It’s happened to many of us: You’re driving down the highway, lulled by the hum of the engine and the repetition of the scenery. You start to feel sleepy and your eyelids begin to droop, and perhaps you find your head dipping down. Suddenly you’re jolted wide awake by the jarring sound of your tires on the rumble strip. You’ve just narrowly avoided a car accident caused by your own drowsy driving.
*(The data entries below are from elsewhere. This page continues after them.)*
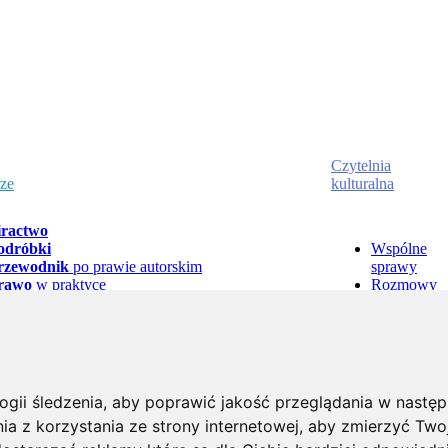
Czytelnia
rze
kulturalna
iractwo
odróbki
Wspólne
rzewodnik
po prawie autorskim
sprawy
rawo
w praktyce
Rozmowy
rawnik
odpowiada
Łyk sztuki 
udycje
o prawie autorskim
kawy
kty prawne
Polecamy
rganizacje
zbiorowego zarządzania
Badania
rawo Własności Intelektualnej
w Działalności
i raporty
ziennikarskiej
logii śledzenia, aby poprawić jakość przeglądania w nastę
a z korzystania ze strony internetowej
,
aby zmierzyć Twoj
Fundacja
Biuro
Ustawienia
Zastrzeżeni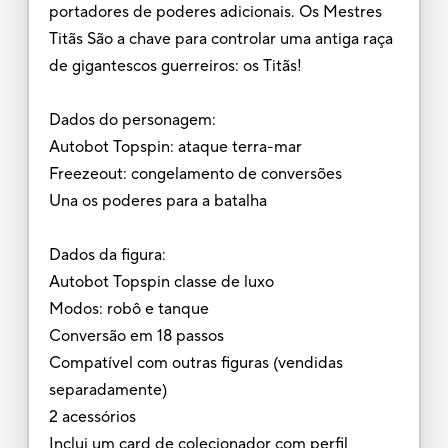
portadores de poderes adicionais. Os Mestres
Titãs São a chave para controlar uma antiga raça
de gigantescos guerreiros: os Titãs!
Dados do personagem:
Autobot Topspin: ataque terra-mar
Freezeout: congelamento de conversões
Una os poderes para a batalha
Dados da figura:
Autobot Topspin classe de luxo
Modos: robô e tanque
Conversão em 18 passos
Compatível com outras figuras (vendidas
separadamente)
2 acessórios
Inclui um card de colecionador com perfil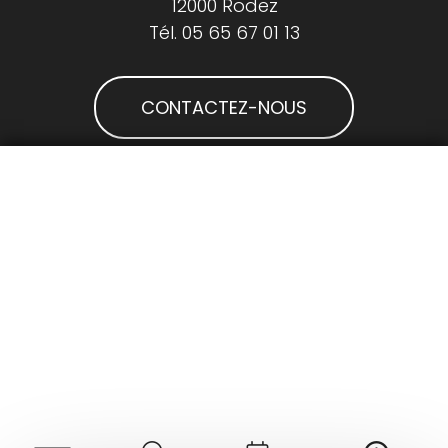
12000 Rodez
Tél.
05 65 67 01 13
CONTACTEZ-NOUS
LA LETTRE
DE LA MJC
INSCRIVEZ-VOUS
Mentions légales
-
Plan du site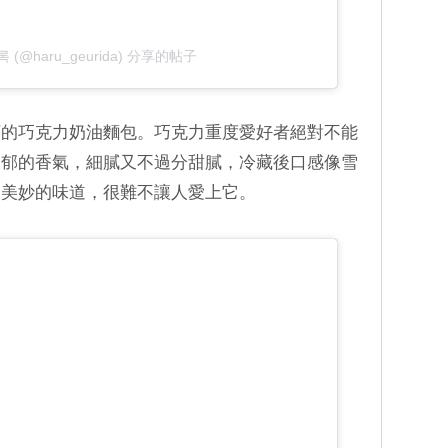
 (@haru_geurida) 分享的帖子
下的巧克力奶油麵包。巧克力重度愛好者絕對不能
濃郁的香氣，細膩又不過分甜膩，冷藏後口感像雪
。美妙的味道，很難不讓人愛上它。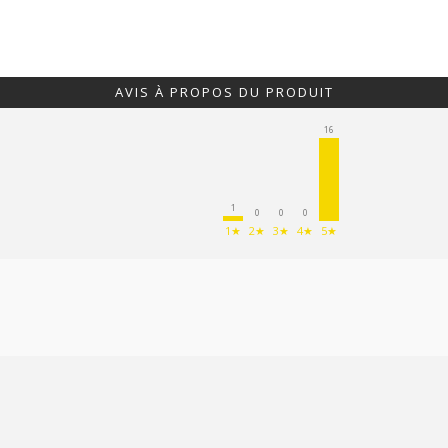
AVIS À PROPOS DU PRODUIT
16
1
0
0
0
1★
2★
3★
4★
5★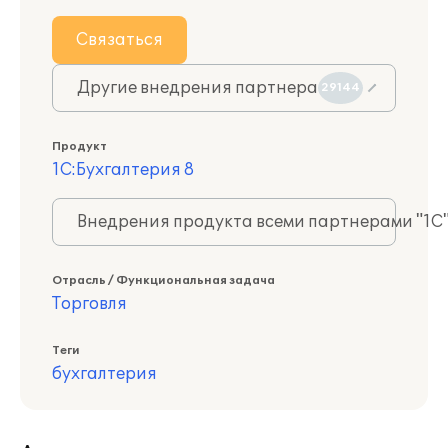
Связаться
Другие внедрения партнера
29144
Продукт
1С:Бухгалтерия 8
Внедрения продукта всеми партнерами "1С
Отрасль / Функциональная задача
Торговля
Теги
бухгалтерия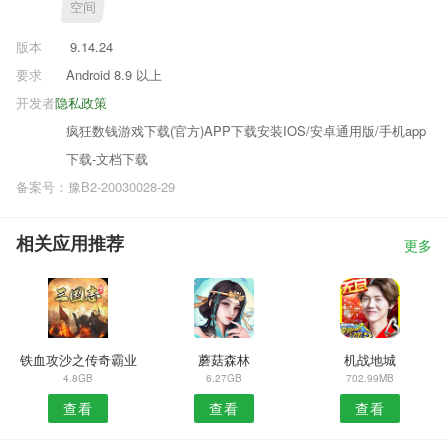
空间
版本
9.14.24
要求
Android 8.9 以上
开发者
隐私政策
疯狂数钱游戏下载(官方)APP下载安装IOS/安卓通用版/手机app
下载-文档下载
备案号：豫B2-20030028-29
相关应用推荐
更多
铁血攻沙之传奇霸业
蘑菇森林
机战地城
4.8GB
6.27GB
702.99MB
查看
查看
查看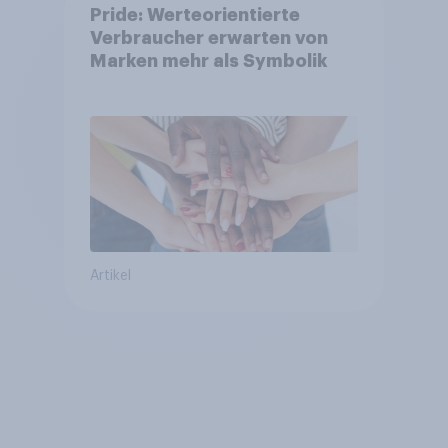
Pride: Werteorientierte
Verbraucher erwarten von
Marken mehr als Symbolik
Artikel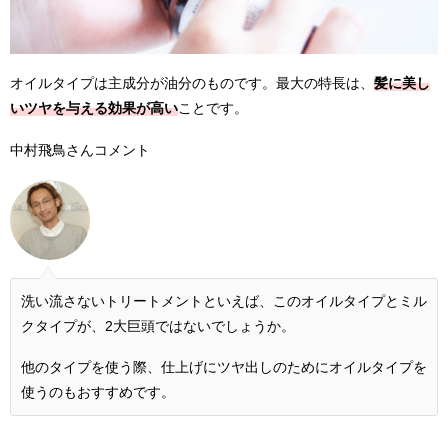
オイルタイプは主成分が油分のものです。最大の特長は、
髪に美し
いツヤを与える効果が高い
ことです。
中村飛鳥さんコメント
洗い流さないトリートメントといえば、このオイルタイプとミル
クタイプが、2大巨頭ではないでしょうか。
他のタイプを使う際、仕上げにツヤ出しのためにオイルタイプを
使うのもおすすめです。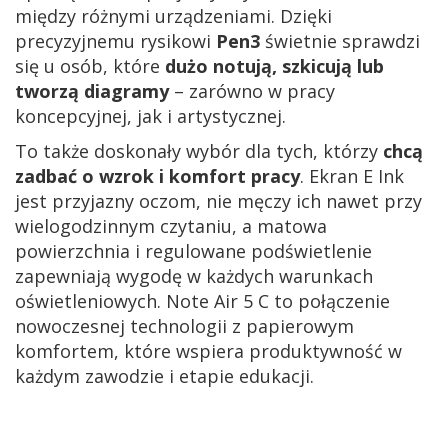
między różnymi urządzeniami. Dzięki
precyzyjnemu rysikowi
Pen3
świetnie sprawdzi
się u osób, które
dużo notują, szkicują lub
tworzą diagramy
– zarówno w pracy
koncepcyjnej, jak i artystycznej.
To także doskonały wybór dla tych, którzy
chcą
zadbać o wzrok i komfort pracy
. Ekran E Ink
jest przyjazny oczom, nie męczy ich nawet przy
wielogodzinnym czytaniu, a matowa
powierzchnia i regulowane podświetlenie
zapewniają wygodę w każdych warunkach
oświetleniowych. Note Air 5 C to połączenie
nowoczesnej technologii z papierowym
komfortem, które wspiera produktywność w
każdym zawodzie i etapie edukacji.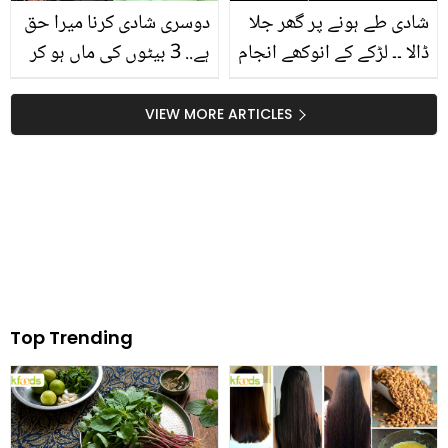
شادی طے ہونے پر گھر جلا
دوسری شادی کرنا میرا حق
ڈالا ۔۔ لڑکے کے انوکھے انجام
ہے.. 3 بیٹوں کی ماں ہو کر
نے سب کچھ ختم کر دیا،
طلاق لینا کیوں ضروری
جانیے
ہوگیا تھا؟ صائمہ قریشی
VIEW MORE ARTICLES
کے انکشافات
Top Trending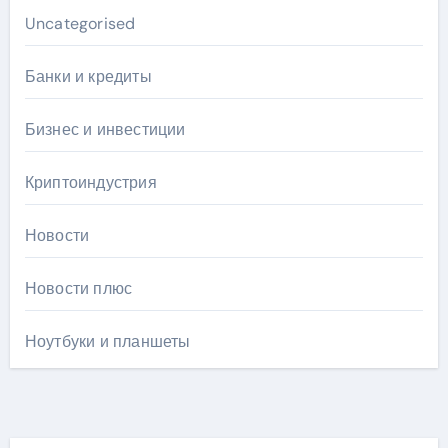
Uncategorised
Банки и кредиты
Бизнес и инвестиции
Криптоиндустрия
Новости
Новости плюс
Ноутбуки и планшеты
Falling asleep at the wheel is clearly dangerous, yet extremely common. Recently the Centers for Disease Control and Prevention released a study in which 1 out of 24 drivers surveyed admitted to nodding off while driving at least once during the previous month. And because many people may not even realize that they’ve lost consciousness for even a second or two, that figure may even be higher.
The study identified those most susceptible to falling asleep while driving: Drivers between the ages of 25 and 34 years old and people who got less than six hours of sleep each night. Texas drivers also had higher incidences of drowsy driving. Unemployed or retired drivers were less likely to drive while fatigued, as were students — despite seemingly busier schedules filled with late-night studying.
You may have your own tricks for staying awake while you’re driving. Many people drive with the windows open or the radio cranked up. Others rely on caffeine. But CDC officials say the best protection against falling asleep at the wheel is adequate rest. This is especially true for commercial truckers and others who drive for a living. After all, it only takes one or two seconds for a crash to happen. A vehicle traveling 60 mph travels 88 feet per second — plenty of time to run off the road or head-on into another car.
If you find yourself nodding off, either pull off the road for a nap or switch drivers, if you have a passenger who can take over for you. It may be difficult to get adequate rest every night, but it’s impossible to take back the few seconds in which a car accident seriously injures or kills someone.